On June 22, the official estimate on the cost of the firefighting effort had reached $15.8 million.
The emergency call came in at 3:29 p.m. on June 15, setting into motion County Fire’s standard response for any brush fire during high fire season: four engines, one water tender, two bulldozers, a pair of 12-man hand crews, a battalion chief, one helicopter, two air tankers, and one lead pilot plane to coordinate an air attack. “We get a call for a vegetation fire, and you get all that, immediately,” said Amber Anderson, a fire inspector with the City of Santa Barbara. “No matter what.”
Just after 4 p.m., county crews and a Forest Service response team reached the area known as Rancho La Scherpa. (The official name of the fire was misspelled, without the “c,” but left alone to avoid confusion during response, and will remain as is.) More support was called in, and for several hours before dark that first day, Forest Service pilot Mark Nunez, high above the rest, choreographed an attack troop of eight tankers and four smaller aircraft.
On the ground, mandatory evacuations were called for nearby residents and more than a thousand campers at Refugio and El Capitan state beaches, and two nearby private campgrounds packed up and fled the approaching wall of flames. Dozens of horses from various ranches were trailered to Earl Warren Showgrounds.
As darkness fell, the sundowners picked up. For the next 12 hours, sustained wind speed near the top of Refugio Canyon never dropped below 30 mph as gusts surged to 49. The fire spread south and east rapidly through densely vegetated and mostly roadless steep terrain, forcing the California Highway Patrol to shut down Highway 101 in both directions and Union Pacific to halt train traffic during the night.
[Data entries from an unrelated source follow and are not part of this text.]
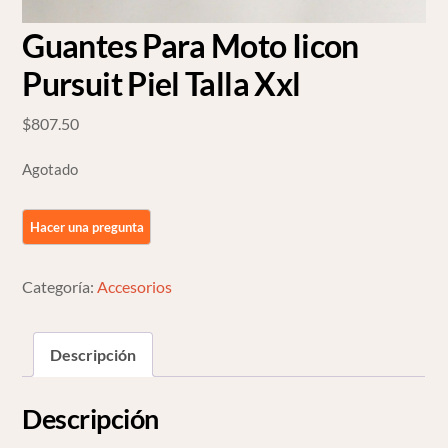
Guantes Para Moto Iicon
Pursuit Piel Talla Xxl
$
807.50
Agotado
Categoría:
Accesorios
Descripción
Descripción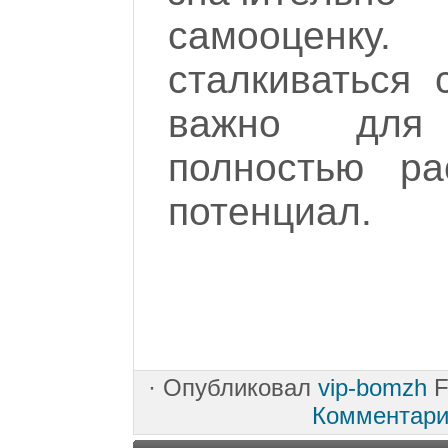
самооценк
сталкиваться 
важно для
полностью ра
потенциал.
·
Опубликовал
vip-bomzh
F
Комментари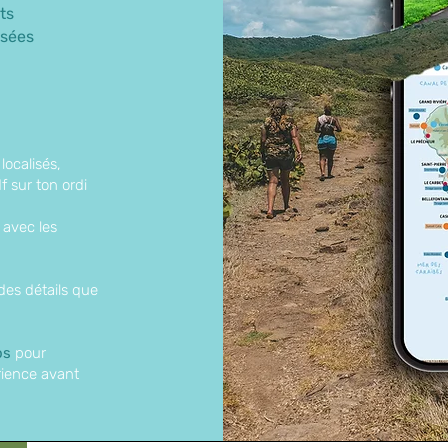
ts
usées
localisés,
f sur ton ordi
 avec les
des détails que
os
pour
érience avant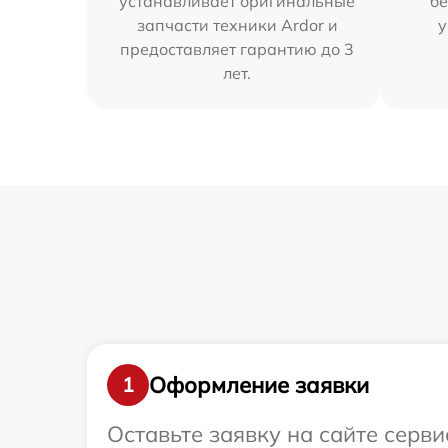
устанавливает оригинальные
бе
запчасти техники Ardor и
у
предоставляет гарантию до 3
лет.
Оформление заявки
1
Оставьте заявку на сайте серв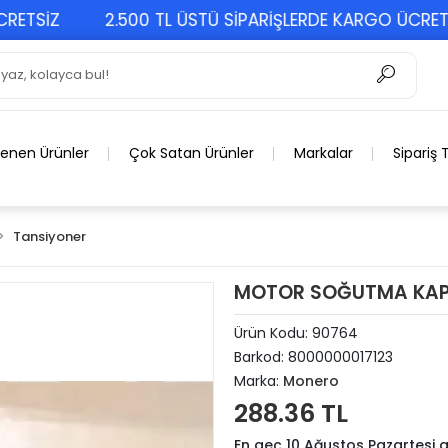
SİZ
2.500 TL ÜSTÜ SİPARİŞLERDE KARGO ÜCRETSİZ
lenen Ürünler
Çok Satan Ürünler
Markalar
Sipariş 
Tansiyoner
MOTOR SOĞUTMA KAPA
Ürün Kodu:
90764
Barkod:
8000000017123
Marka:
Monero
288.36 TL
En geç 10 Ağustos Pazartesi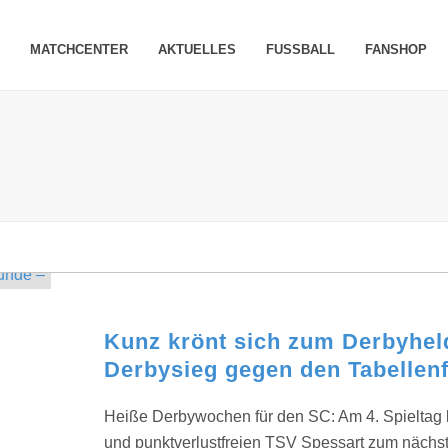
MATCHCENTER
AKTUELLES
FUSSBALL
FANSHOP
Kunz krönt sich zum Derbyheld
Derbysieg gegen den Tabellenf
Heiße Derbywochen für den SC: Am 4. Spieltag
und punktverlustfreien TSV Spessart zum nächs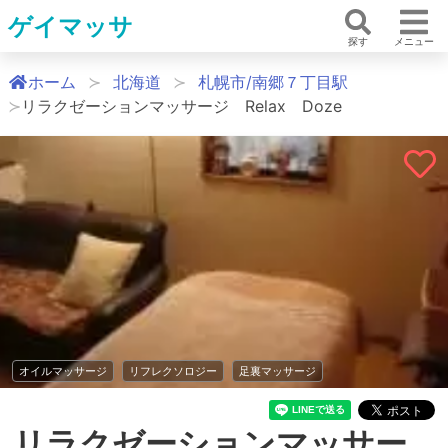
ゲイマッサ
探す
メニュー
ホーム
北海道
札幌市/南郷７丁目駅
リラクゼーションマッサージ Relax Doze
オイルマッサージ
リフレクソロジー
足裏マッサージ
リラクゼーションマッサー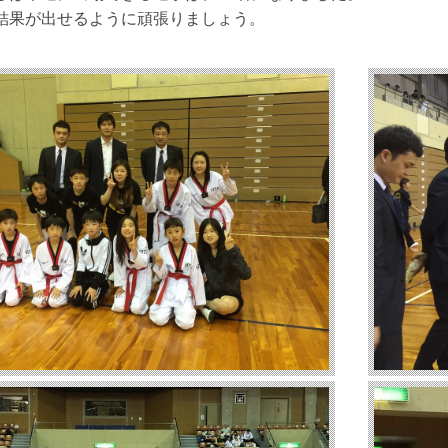
結果が出せるように頑張りましょう。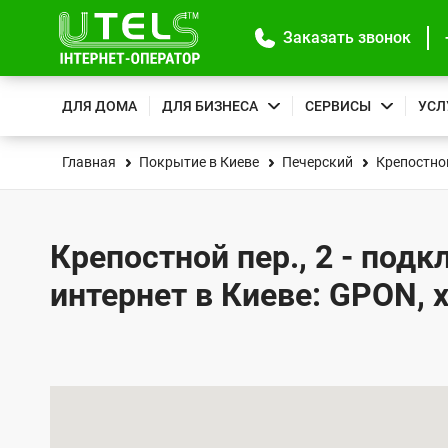
Заказать звонок
ДЛЯ ДОМА
ДЛЯ БИЗНЕСА
СЕРВИСЫ
УСЛ
Главная
Покрытие в Киеве
Печерский
Крепостной
Крепостной пер., 2 - под
интернет в Киеве: GPON, 
К
а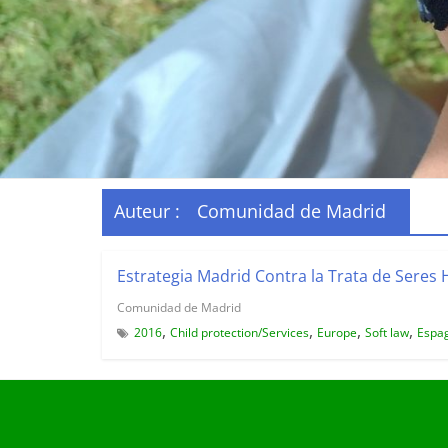
Auteur :
Comunidad de Madrid
Estrategia Madrid Contra la Trata de Sere
Comunidad de Madrid
,
,
,
,
2016
Child protection/Services
Europe
Soft law
Espa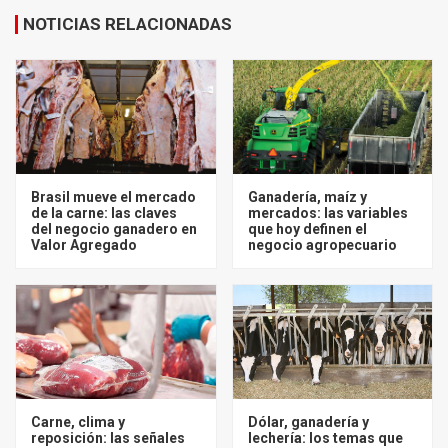
NOTICIAS RELACIONADAS
Brasil mueve el mercado
Ganadería, maíz y
de la carne: las claves
mercados: las variables
del negocio ganadero en
que hoy definen el
Valor Agregado
negocio agropecuario
Carne, clima y
Dólar, ganadería y
reposición: las señales
lechería: los temas que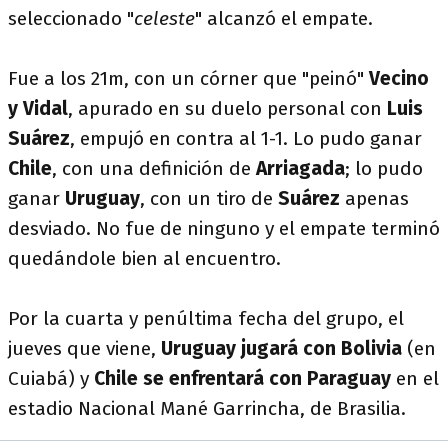
seleccionado "
celeste
" alcanzó el empate.
Fue a los 21m, con un córner que "peinó"
Vecino
y Vidal
, apurado en su duelo personal con
Luis
Suárez
, empujó en contra al 1-1. Lo pudo ganar
Chile
, con una definición de
Arriagada
; lo pudo
ganar
Uruguay
, con un tiro de
Suárez
apenas
desviado. No fue de ninguno y el empate terminó
quedándole bien al encuentro.
Por la cuarta y penúltima fecha del grupo, el
jueves que viene,
Uruguay jugará con Bolivia
(en
Cuiabá) y
Chile se enfrentará con Paraguay
en el
estadio Nacional Mané Garrincha, de Brasilia.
Over the next 24 hours, the Sherpa Fire grew from bad to worse, temporarily closing the highway again, destroying that water-treatment plant at the top of El Capitan Canyon, threatening ExxonMobil’s crude oil processing plant in Las Flores Canyon, and raging to within about 20 yards of Highway 101 as whirling dust devils spun flames into hellish tornados. At one point, jumping embers lit up the center divider on Highway 101 but were quickly extinguished by a water drop.
While the El Capitan State Beach campground was spared, its water-treatment plant was “a total loss,” according to California State Parks Supervisor Eric Hjelstrom. “We’re doing our darndest to get a temporary treatment plant online and reopen the park.” The privately run El Capitan Canyon and Ocean Mesa campgrounds operate on a separate water source and are scheduled to reopen on June 25.
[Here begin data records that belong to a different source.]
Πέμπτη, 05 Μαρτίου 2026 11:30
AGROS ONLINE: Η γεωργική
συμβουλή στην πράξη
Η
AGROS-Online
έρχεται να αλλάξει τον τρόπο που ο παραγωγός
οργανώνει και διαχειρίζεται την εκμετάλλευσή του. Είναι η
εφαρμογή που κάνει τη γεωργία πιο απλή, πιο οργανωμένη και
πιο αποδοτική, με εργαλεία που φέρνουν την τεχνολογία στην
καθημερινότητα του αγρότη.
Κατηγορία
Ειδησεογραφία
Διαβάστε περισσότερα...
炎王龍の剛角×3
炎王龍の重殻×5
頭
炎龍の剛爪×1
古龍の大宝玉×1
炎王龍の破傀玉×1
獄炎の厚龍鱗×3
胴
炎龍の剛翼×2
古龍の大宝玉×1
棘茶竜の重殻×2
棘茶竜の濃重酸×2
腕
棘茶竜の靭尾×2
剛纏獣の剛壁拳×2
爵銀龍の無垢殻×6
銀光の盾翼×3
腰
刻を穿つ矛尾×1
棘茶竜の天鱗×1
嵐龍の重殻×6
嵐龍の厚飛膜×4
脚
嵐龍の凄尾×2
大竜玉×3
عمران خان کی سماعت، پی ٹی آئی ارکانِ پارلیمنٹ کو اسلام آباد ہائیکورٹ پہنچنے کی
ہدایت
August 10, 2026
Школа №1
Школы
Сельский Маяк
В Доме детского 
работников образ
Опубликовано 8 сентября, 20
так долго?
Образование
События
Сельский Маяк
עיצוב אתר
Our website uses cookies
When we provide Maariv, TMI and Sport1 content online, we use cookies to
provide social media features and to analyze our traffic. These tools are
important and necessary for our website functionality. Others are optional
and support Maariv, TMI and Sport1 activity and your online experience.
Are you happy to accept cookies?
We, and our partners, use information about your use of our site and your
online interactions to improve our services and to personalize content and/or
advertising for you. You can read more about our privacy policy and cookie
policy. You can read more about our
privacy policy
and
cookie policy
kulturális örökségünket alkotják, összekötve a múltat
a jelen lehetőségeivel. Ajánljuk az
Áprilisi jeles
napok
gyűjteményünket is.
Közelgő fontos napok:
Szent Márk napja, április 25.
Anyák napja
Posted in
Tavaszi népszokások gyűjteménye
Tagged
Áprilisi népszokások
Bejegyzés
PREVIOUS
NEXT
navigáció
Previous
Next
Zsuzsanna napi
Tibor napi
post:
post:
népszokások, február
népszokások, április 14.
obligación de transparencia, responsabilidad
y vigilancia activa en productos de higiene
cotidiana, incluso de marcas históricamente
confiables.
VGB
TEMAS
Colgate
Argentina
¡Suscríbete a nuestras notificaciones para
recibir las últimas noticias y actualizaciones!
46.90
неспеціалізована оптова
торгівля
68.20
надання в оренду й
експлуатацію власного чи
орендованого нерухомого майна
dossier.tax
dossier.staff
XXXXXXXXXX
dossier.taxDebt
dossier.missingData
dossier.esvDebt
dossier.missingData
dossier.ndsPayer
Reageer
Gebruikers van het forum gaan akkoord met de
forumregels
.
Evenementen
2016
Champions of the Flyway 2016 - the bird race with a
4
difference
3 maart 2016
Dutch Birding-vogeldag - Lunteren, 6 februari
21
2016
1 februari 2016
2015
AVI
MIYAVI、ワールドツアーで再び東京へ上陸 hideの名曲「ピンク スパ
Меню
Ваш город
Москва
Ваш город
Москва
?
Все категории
After a night that saw the fire expand to roughly 4,000 acres, with only 5 percent containment, Santa Barbara County Supervisor Doreen Farr announced on the morning of June 17 a local state of emergency, which would free up more personnel and equipment resources for the firefighting effort and better position the county to receive emergency funding from the state. Farr added that the fire had consumed considerable farmland. “It’s too soon to know the value of the loses,” said Cathy Fisher, the county’s agricultural commissioner. She said olive, avocado, lemon, and rangeland were hit hardest.
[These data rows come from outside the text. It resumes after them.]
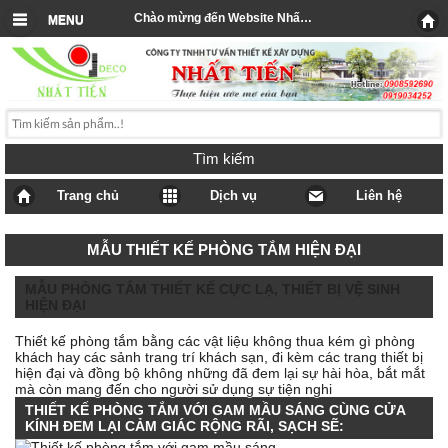
Chào mừng đến Website Nhất Tiến
MENU
Tìm kiếm
Trang chủ
Dịch vụ
Liên hệ
MẪU THIẾT KẾ PHÒNG TẮM HIỆN ĐẠI
MẪU PHÒNG TẮM THIẾT KẾ CỰC LẠ, THIẾT BỊ VỆ SINH
HIỆN ĐẠI
Thiết kế phòng tắm bằng các vật liệu không thua kém gì phòng
khách hay các sảnh trang trí khách sạn, đi kèm các trang thiết bị
hiện đại và đồng bộ không những đã đem lại sự hài hòa, bắt mắt
mà còn mang đến cho người sử dụng sự tiện nghi
THIẾT KẾ PHÒNG TẮM VỚI GAM MẦU SÁNG CÙNG CỬA
KÍNH ĐEM LẠI CẢM GIÁC RỘNG RÃI, SẠCH SẼ: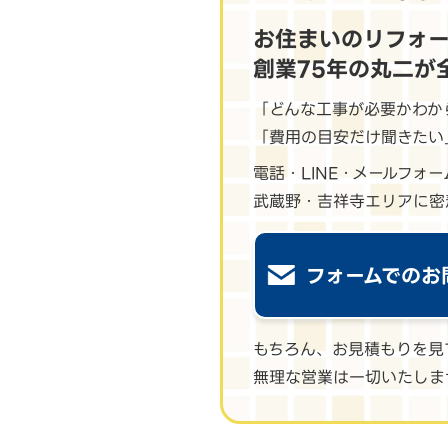
お住まいのリフォ
創業75年の丸二が
「どんな工事が必要かわか
「費用の目安だけ聞きたい
電話・LINE・メールフォ
武蔵野・吉祥寺エリアに密
フォームでのお
もちろん、お見積もりを見
無理な営業は一切いたしま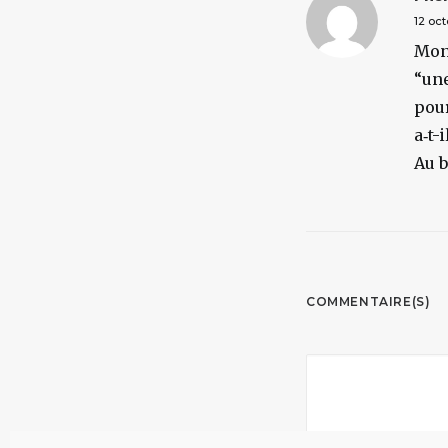
12 oc
Mon 
“une
pour
a‑t-
Au b
COMMENTAIRE(S)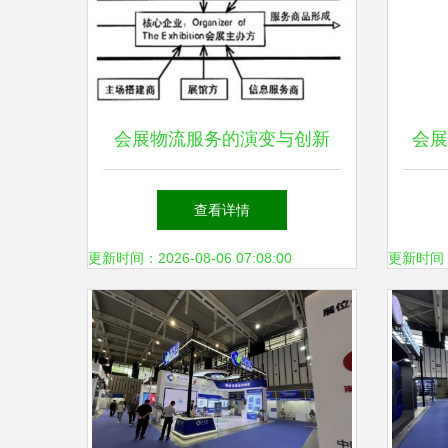
会展物流服务的演变与创新
会展
提升体验价值的关键
查看详情
更新时间：2026-08-06 07:08:00
更新时间：20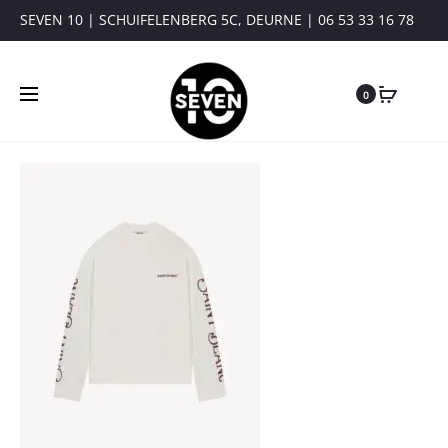
SEVEN 10 | SCHUIFELENBERG 5C, DEURNE | 06 53 33 16 78
0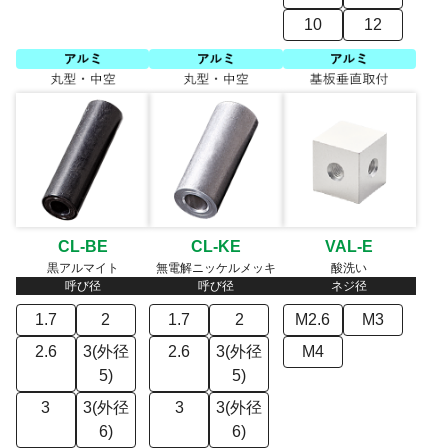
10
12
CL-BE
CL-KE
VAL-E
黒アルマイト
無電解ニッケルメッキ
酸洗い
呼び径
呼び径
ネジ径
1.7
2
1.7
2
M2.6
M3
2.6
3(外径
2.6
3(外径
M4
5)
5)
3
3(外径
3
3(外径
6)
6)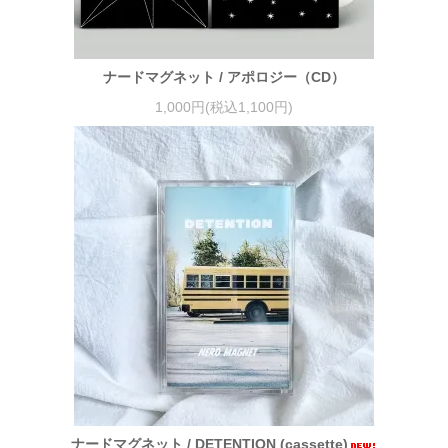
ナードマグネット / アポロジー（CD）
1,000円(税込1,100円)
ナードマグネット / DETENTION (cassette)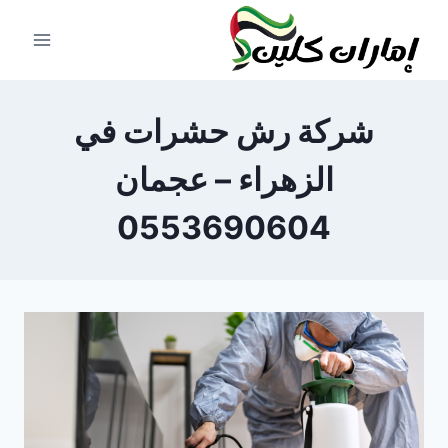
لتجاوز
لى
لمحتوى
شركة رش حشرات في
الزهراء – عجمان
0553690604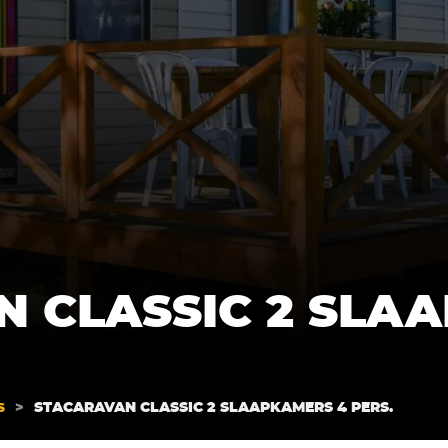
 CLASSIC 2 SLA
>
STACARAVAN CLASSIC 2 SLAAPKAMERS 4 PERS.
S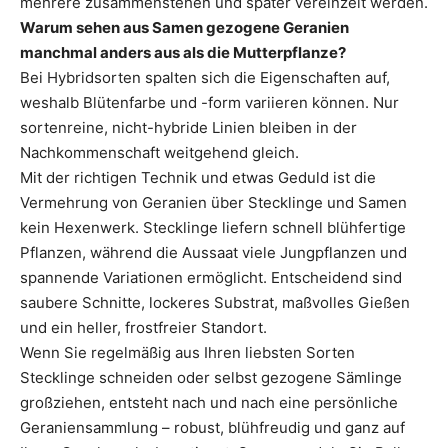
mehrere zusammenstehen und später vereinzelt werden.
Warum sehen aus Samen gezogene Geranien
manchmal anders aus als die Mutterpflanze?
Bei Hybridsorten spalten sich die Eigenschaften auf,
weshalb Blütenfarbe und -form variieren können. Nur
sortenreine, nicht-hybride Linien bleiben in der
Nachkommenschaft weitgehend gleich.
Mit der richtigen Technik und etwas Geduld ist die
Vermehrung von Geranien über Stecklinge und Samen
kein Hexenwerk. Stecklinge liefern schnell blühfertige
Pflanzen, während die Aussaat viele Jungpflanzen und
spannende Variationen ermöglicht. Entscheidend sind
saubere Schnitte, lockeres Substrat, maßvolles Gießen
und ein heller, frostfreier Standort.
Wenn Sie regelmäßig aus Ihren liebsten Sorten
Stecklinge schneiden oder selbst gezogene Sämlinge
großziehen, entsteht nach und nach eine persönliche
Geraniensammlung – robust, blühfreudig und ganz auf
Despite the forecasted heat wave that promised low humidity and spiking temperatures — peaking at 103 degrees on Monday afternoon in the Refugio foothills — firefighters heaved a collective sigh of relief as predicted sundowner winds mostly stayed aloft, well above the slow-marching fire burning low in the canyons.
On Tuesday, the National Weather Service lifted its red-flag warning as a welcomed onshore flow brought cool ocean air to mop-up teams laboring across scorched, shadeless earth.
Currently, more than 5,000 firefighters are battling four large wildfires in California, according to Cal Fire.